JetBrains Research Reveals AI Is Reshaping Developer Workflows in Ways Developers Don't Fully Perceive
Key Takeaways
- ▸AI redistributes and reshapes developer workflows in ways developers often don't fully perceive, creating a gap between perception and actual behavioral change
- ▸Mixed-method research combining objective log data with subjective self-reports compensates for individual blind spots, revealing deeper insights than either method alone
- ▸Two years of anonymized telemetry from 800 developers provides unprecedented scale and depth compared to existing short-term, smaller-scale studies on developer-AI interaction
Summary
JetBrains' Human-AI Experience (HAX) team has completed a comprehensive two-year mixed-method study examining how AI coding assistants are transforming developer workflows. The research analyzed anonymized log data from 800 software developers alongside survey responses and interviews, comparing objective behavioral changes with developers' subjective perceptions of how they work. A key finding is that AI tools redistribute and reshape developers' workflows in ways that often elude their own awareness—revealing a gap between what developers perceive has changed and what the data actually shows. The study, being presented at ICSE 2026 in Rio de Janeiro, combines telemetry data with qualitative feedback to provide a more complete picture of AI's real-world impact on development practices.

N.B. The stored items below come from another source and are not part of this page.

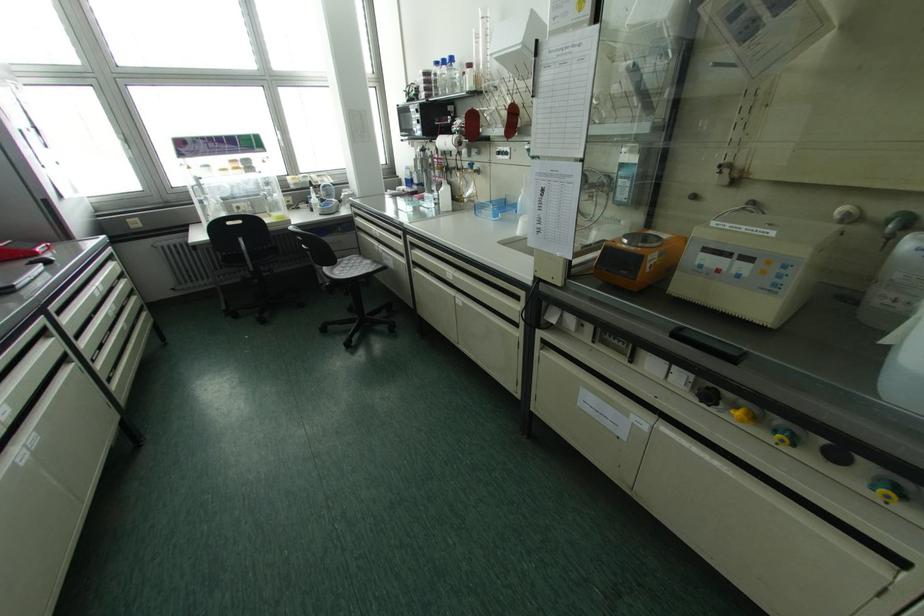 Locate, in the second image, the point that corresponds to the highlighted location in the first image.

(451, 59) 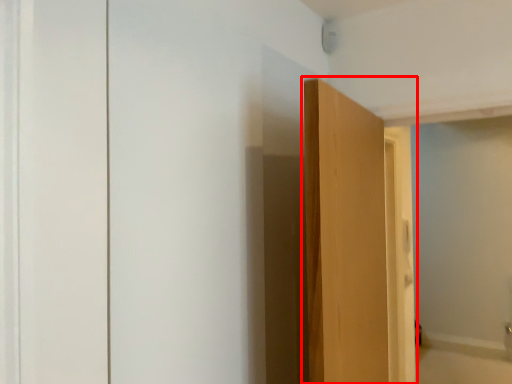 Question: Where is door (annotated by the red box) located in relation to bath in the image?

Choices:
 (A) right
 (B) left

Answer: (B) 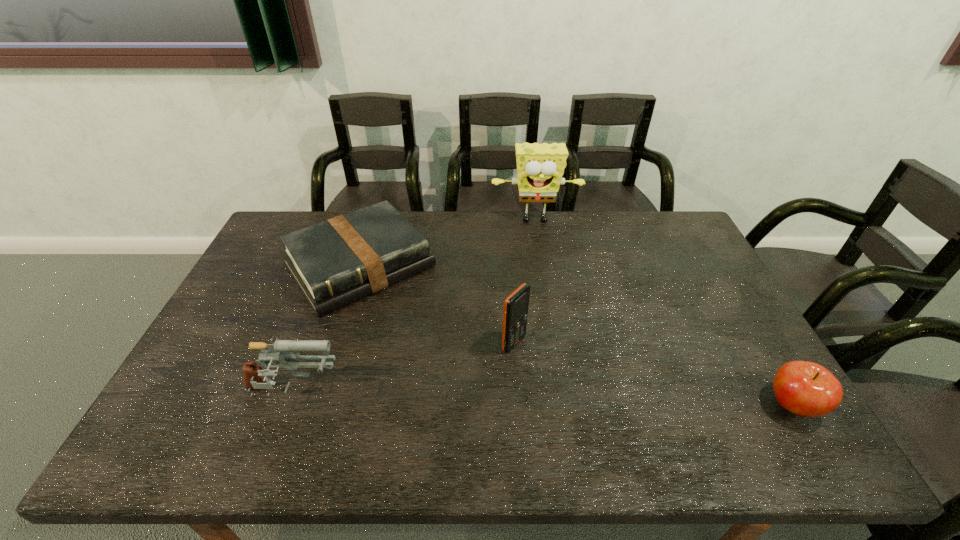 Identify the location of object that is the fourth closest to the rightmost object. (280, 351).

I want to click on object that is the fourth nearest to the gun, so click(807, 389). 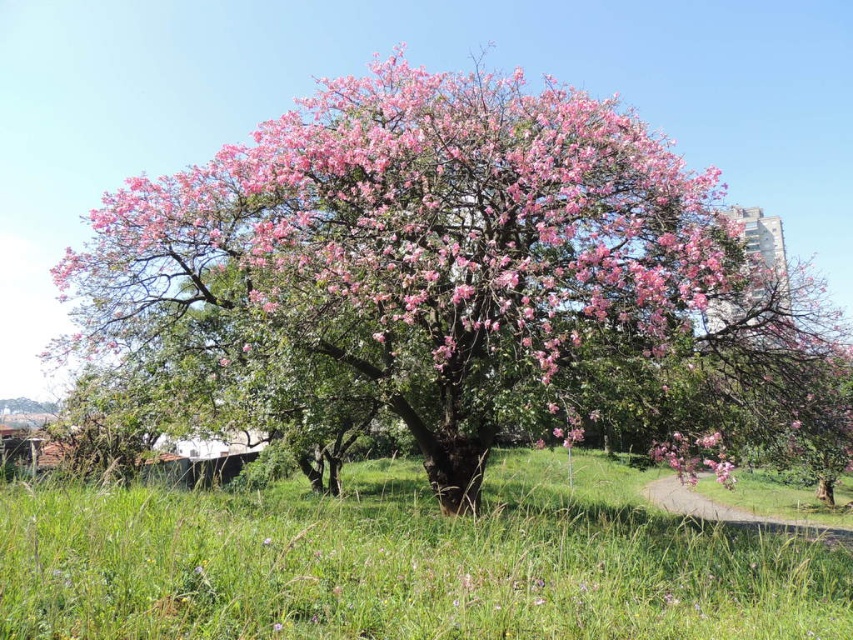 You are a gardener planning to plant a new tree in a garden that has limited space. The garden currently has green grass at center. If you plant the pink blossoming tree at center, will it fit without overcrowding the area?

The pink blossoming tree at center is bigger than the green grass at center, so planting it in the garden might lead to overcrowding due to its larger size compared to the existing grass.

You are planning to plant a new tree in your garden. The space you have is exactly the same width as the green grass at center in the image. Will the pink blossoming tree at center fit in that space?

The pink blossoming tree at center is wider than the green grass at center, so it will not fit in the space with the same width as the green grass at center.

You are standing in the grassy field with the pink blossoming tree at center in front of you. There is a point marked at coordinates (462, 282). Can you tell me what is located at that point?

The point at coordinates (462, 282) indicates the location of the pink blossoming tree at center.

- AI coding assistants have moved from novelty features to standard components of daily development workflows, warranting long-term investigation of their genuine impact
Editorial Opinion
JetBrains' methodologically rigorous approach—combining two years of objective behavioral data with subjective perceptions—sets a new standard for studying AI's workplace impact. The finding that developers' perceived changes don't match actual behavioral shifts is particularly valuable, suggesting that many organizations may be overestimating or misunderstanding how AI tools are genuinely transforming their teams' productivity. This research should prompt deeper reflection across the industry about distinguishing hype from reality when evaluating AI coding assistants.